From Dividends to Growth: Why These 3 Stocks Stand Out in 2025

Published 11/06/2025, 10:37 AM

It’s rare for an attractive dividend stock also to have growth potential. Most leading dividend distributors have moved past their high-growth days and have transitioned into stable, mature businesses, exhibiting fairly steady performance from quarter to quarter. While not the most exciting prospects, this stability is essential for investors relying on passive income through these distributions.

Companies with a unique combination of a Buy rating and a compelling dividend may draw interest from analysts when their fundamentals are strong, even if they’ve recently experienced a decline, suggesting they may bounce back in the future.

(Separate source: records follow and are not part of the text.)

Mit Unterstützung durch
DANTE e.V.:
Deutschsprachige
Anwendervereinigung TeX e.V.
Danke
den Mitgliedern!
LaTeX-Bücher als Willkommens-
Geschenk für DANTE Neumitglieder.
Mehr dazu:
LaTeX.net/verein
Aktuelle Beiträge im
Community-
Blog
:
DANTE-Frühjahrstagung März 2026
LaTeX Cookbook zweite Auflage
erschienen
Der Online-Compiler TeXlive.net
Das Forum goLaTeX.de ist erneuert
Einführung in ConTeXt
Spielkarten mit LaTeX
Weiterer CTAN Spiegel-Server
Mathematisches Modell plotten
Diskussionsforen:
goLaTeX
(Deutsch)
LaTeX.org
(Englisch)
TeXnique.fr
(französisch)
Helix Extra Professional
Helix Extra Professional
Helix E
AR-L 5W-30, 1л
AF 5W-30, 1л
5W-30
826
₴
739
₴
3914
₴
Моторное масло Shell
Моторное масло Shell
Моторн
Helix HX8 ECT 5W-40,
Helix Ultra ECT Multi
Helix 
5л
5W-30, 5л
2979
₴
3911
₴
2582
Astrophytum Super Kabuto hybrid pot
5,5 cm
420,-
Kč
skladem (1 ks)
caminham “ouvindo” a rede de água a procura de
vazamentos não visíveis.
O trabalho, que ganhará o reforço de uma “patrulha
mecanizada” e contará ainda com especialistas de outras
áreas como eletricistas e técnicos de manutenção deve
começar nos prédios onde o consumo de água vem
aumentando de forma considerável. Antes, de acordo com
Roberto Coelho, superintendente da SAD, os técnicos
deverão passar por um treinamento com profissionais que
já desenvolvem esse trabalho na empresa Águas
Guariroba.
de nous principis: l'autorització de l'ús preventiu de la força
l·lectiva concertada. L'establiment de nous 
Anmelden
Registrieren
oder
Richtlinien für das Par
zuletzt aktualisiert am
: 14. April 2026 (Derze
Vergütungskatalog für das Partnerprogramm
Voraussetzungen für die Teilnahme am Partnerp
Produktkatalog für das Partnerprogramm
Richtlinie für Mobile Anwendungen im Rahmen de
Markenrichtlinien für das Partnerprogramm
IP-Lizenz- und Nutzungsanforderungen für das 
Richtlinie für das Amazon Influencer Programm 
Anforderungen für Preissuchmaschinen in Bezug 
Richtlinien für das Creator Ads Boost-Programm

This is the case for one of the firms below. In other cases, firms may manage to participate in a significant rally while also serving the interests of dividend investors, as seen in the case of GE Aerospace GE. Finally, a third company is not yet a dividend payer but may be a target for speculative investors.

1. Declines Related To Oil Bring SLB Into Value Territory

SLB, also known as Schlumberger, has a nearly 100-year history providing services and technology to energy sector partners. Despite a top-line win and impressive liquidity highlighted in its latest earnings report, SLB has fallen this year along with the price of crude oil.

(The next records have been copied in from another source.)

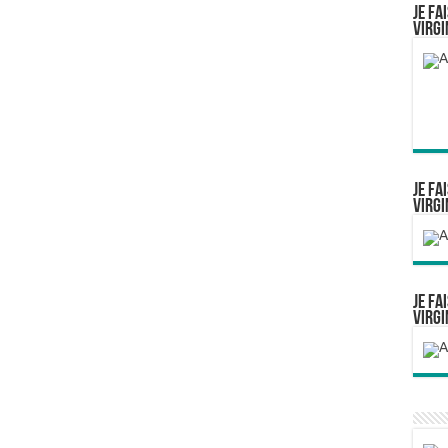
Je fa
Virgi
Je fa
Virgi
Je fa
Virgi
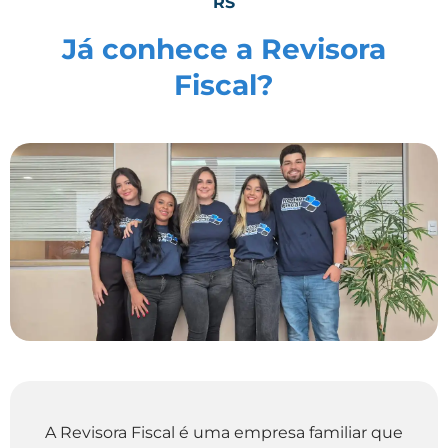
RS
Já conhece a Revisora
Fiscal?
A Revisora Fiscal é uma empresa familiar que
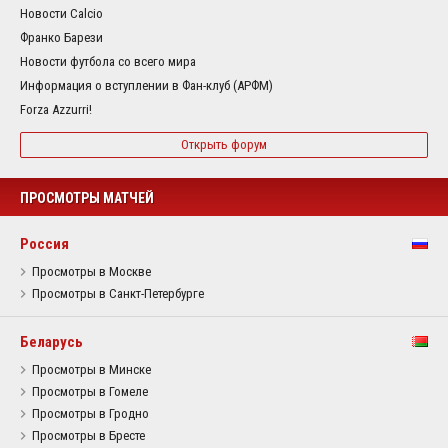
Новости Calcio
Франко Барези
Новости футбола со всего мира
Информация о вступлении в Фан-клуб (АРФМ)
Forza Azzurri!
Открыть форум
ПРОСМОТРЫ МАТЧЕЙ
Россия
Просмотры в Москве
Просмотры в Санкт-Петербурге
Беларусь
Просмотры в Минске
Просмотры в Гомеле
Просмотры в Гродно
Просмотры в Бресте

On the plus side, though, a 6% year-to-date (YTD) decline for SLB shares compared to a 16% improvement for the S&P 500 overall over the same period means that SLB is looking increasingly attractive as an undervalued play.

One of SLB’s primary appeals to investors is its dividend, which yields a compelling 3.16% and maintains a steady payout ratio of 44.02%. The dividend is unlikely to change, particularly given the company’s $1.1 billion in free cash flow last quarter alone. SLB also draws investors with its share repurchase plans, including $114 million of share repurchases in the third quarter.

With strong seasonal demand likely on the horizon and other potential boosts from OPEC+ and low global inventories, among other factors, there is a good chance that the price of oil could rise again in the near term.

If it does, analysts are prepared for SLB to get a significant boost. Sixteen out of 21 recommend SLB as a Buy, expecting a consensus price target of $51.28 per share, or about 42% above current levels.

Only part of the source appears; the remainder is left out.